── Materials provided ──
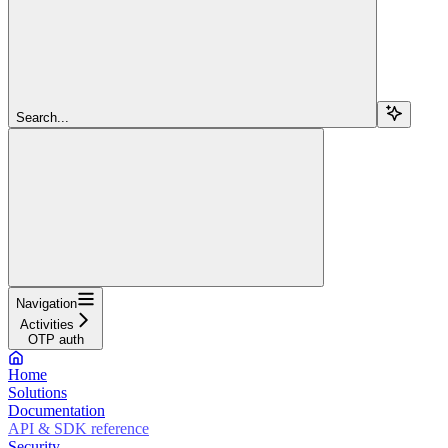
Search...
Navigation
Activities
OTP auth
Home
Solutions
Documentation
API & SDK reference
Security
───
> Task item
Repeat the records above exactly, leaving out any pictures they contain.

> Response
Search...
Navigation
Activities
OTP auth
Home
Solutions
Documentation
API & SDK reference
Security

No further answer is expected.